All of these candidates would surely be delighted if you attached your free sticker to your bumper, or even your forehead. But giving them your address is not, as it might seem, merely an automatic invitation to receive an endless train of mailers. It’s a way of trying to connect you to the vast amounts of voter information the campaigns already have.

In database science, this is called “merging” or “disambiguation,” and it’s a nightmare for even the simplest tasks. For example, I was recently trying to combine basic demographic data from the Census with county-level voting data since 2012, and kept ending up with too few counties. The problem: until 2015, Oglala County, S.D. was called Shannon County, which changed its code in the Census files from “46113” to “46102.” When you have to merge two datasets by the name of a county, it gets worse. Even after correctly matching the United States’ 31 Washington Counties to their correct states, there’s a very good chance that the two sources do not agree on whether Doña Ana County, N.M. really needs that tilde.

And that’s child’s play compared to merging hundred of millions of voters from public voter registration lists with any other source of information — the bread-and-butter of firms like NationBuilder and TargetSmart, which charge a premium on lists of voters combined with commercial datasets that offer some insight into which party they support. Voters are constantly moving — either to a new state, a new apartment, or the Great Beyond — and keeping track of them between lists leaves many uncounted. Campaigns typically acknowledge in their privacy policies that “we may receive voter file data from state parties and other Democratic organizations, from publicly available sources, and from private organizations.”

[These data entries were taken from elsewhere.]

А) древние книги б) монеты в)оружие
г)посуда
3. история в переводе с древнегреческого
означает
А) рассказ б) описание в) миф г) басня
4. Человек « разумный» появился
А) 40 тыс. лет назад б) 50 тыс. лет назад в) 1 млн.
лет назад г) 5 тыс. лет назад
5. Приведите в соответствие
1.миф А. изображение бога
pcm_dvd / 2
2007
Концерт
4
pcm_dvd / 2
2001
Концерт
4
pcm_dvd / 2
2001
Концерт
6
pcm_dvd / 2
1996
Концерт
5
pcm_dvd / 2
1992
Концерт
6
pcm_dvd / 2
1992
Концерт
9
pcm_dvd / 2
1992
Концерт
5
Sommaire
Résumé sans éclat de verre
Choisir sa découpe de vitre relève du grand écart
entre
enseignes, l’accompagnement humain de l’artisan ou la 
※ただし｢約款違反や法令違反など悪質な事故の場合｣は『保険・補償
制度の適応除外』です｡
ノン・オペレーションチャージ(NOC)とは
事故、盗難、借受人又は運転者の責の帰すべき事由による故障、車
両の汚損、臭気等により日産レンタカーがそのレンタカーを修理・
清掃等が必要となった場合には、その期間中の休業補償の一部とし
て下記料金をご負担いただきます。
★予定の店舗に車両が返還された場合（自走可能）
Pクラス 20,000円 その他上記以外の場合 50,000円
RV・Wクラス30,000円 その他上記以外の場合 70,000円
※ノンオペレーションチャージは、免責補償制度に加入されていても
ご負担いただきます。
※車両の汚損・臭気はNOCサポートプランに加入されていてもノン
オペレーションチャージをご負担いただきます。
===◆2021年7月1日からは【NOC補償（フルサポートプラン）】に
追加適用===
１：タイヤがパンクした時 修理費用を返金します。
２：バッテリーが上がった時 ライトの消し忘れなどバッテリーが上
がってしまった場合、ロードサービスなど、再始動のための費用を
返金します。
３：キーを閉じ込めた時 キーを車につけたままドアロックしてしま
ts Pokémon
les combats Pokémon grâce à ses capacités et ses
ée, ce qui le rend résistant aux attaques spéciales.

While free bumper stickers are a great way to merge databases, they can also turn up information on new, unregistered voters, though that can be rare. A forthcoming Stanford study recently found that nearly a quarter of adults are either unlisted or listed at an incorrect address in voter lists, so in an ideal scenario, campaigns are identifying these “invisible voters,” even if they cannot be merged with any other info. McGill says this is more likely for candidates closer to the fringe.

“If you’re more of a traditional candidate, like a Biden or a Harris, you’re probably not finding unregistered voters who are donors or signing up for your list,” he says. “If you’re Andrew Yang or Bernie [Sanders], you might be getting people outside the normal ecosystem.”

How one does that is more art than science. When an email generates a large number of donations, McGill says, “you don’t really know exactly what worked. But if they’re donating, you know something is working. It’s really hard to pinpoint which piece of the message worked.” And even if you can, what works today probably won’t work in a month. Years ago, a staffer for a Democratic senate candidate told me that the highest open rate they received on a fundraising email was the one where someone forgot to include a subject line. They didn’t try that again.